StyleTTS2 icon indicating copy to clipboard operation
StyleTTS2 copied to clipboard

Mac (Metal) support?

Open itsPreto opened this issue 1 year ago • 33 comments

Any chances of running this model on the unified RAM in silicon macs? 16GB GPU/CPU

itsPreto avatar Nov 30 '23 00:11 itsPreto

Same issue. It doesn't work for now. I've tried HuggingFace space running locally and got:

MPS would be available but cannot be used rn RuntimeError: espeak not installed on your system

yukiarimo avatar Dec 05 '23 05:12 yukiarimo

@yukiarimo If you just want to do inference, you can install espeak via homebrew: https://formulae.brew.sh/formula/espeak

yl4579 avatar Dec 05 '23 08:12 yl4579

@yl4579 I have tried and got this error:

(ai) yuki@yuki styletts2 % python app.py
NLTK
[nltk_data] Downloading package punkt to /Users/yuki/nltk_data...
[nltk_data]   Package punkt is already up-to-date!
SCIPY
TORCH STUFF
START
177
MPS would be available but cannot be used rn
/Users/yuki/anaconda3/envs/ai/lib/python3.10/site-packages/torch/nn/modules/rnn.py:71: UserWarning: dropout option adds dropout after all but last recurrent layer, so non-zero dropout expects num_layers greater than 1, but got dropout=0.2 and num_layers=1
  warnings.warn("dropout option adds dropout after all but last "
bert loaded
bert_encoder loaded
predictor loaded
decoder loaded
text_encoder loaded
predictor_encoder loaded
style_encoder loaded
diffusion loaded
text_aligner loaded
pitch_extractor loaded
mpd loaded
msd loaded
wd loaded
[nltk_data] Downloading package punkt to /Users/yuki/nltk_data...
[nltk_data]   Package punkt is already up-to-date!
177
bert loaded
bert_encoder loaded
predictor loaded
decoder loaded
text_encoder loaded
predictor_encoder loaded
style_encoder loaded
diffusion loaded
text_aligner loaded
pitch_extractor loaded
mpd loaded
msd loaded
wd loaded
Traceback (most recent call last):
  File "/Users/yuki/Downloads/styletts2/app.py", line 105, in <module>
    btn.click(synthesize, inputs=[inp, voice, multispeakersteps], outputs=[audio], concurrency_limit=4)
TypeError: EventListenerMethod.__call__() got an unexpected keyword argument 'concurrency_limit'

yukiarimo avatar Dec 07 '23 06:12 yukiarimo

I didn't know this "app.py". Maybe you can ask it in the repo that made this?

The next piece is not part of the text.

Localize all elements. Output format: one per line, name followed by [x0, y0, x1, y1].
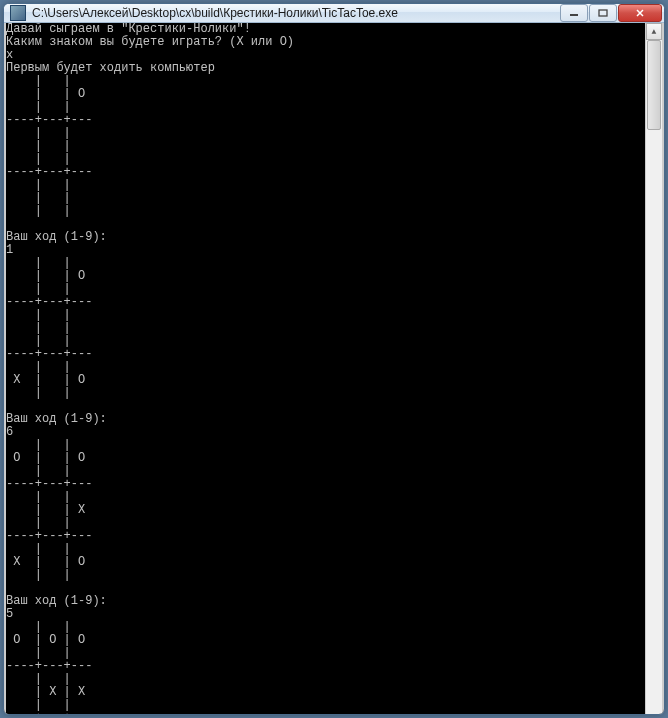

yl4579 avatar Dec 07 '23 06:12 yl4579

https://huggingface.co/spaces/styletts2/styletts2/tree/main

yukiarimo avatar Dec 07 '23 07:12 yukiarimo

@yukiarimo Please ask @fakerybakery

yl4579 avatar Dec 07 '23 08:12 yl4579

@fakerybakery have you looked into mlx? It's a new framework from Apple. They have a separate repo for examples.

itsPreto avatar Dec 07 '23 19:12 itsPreto

They've designed it to closely follow PyTorch's implementation-- though I'm not sure exactly what this means in terms of interop. Still worth some attention!

itsPreto avatar Dec 07 '23 19:12 itsPreto

@fakerybakery I've tried your tutorial, but I am getting the error: "espeak is not found on your system". Any ideas?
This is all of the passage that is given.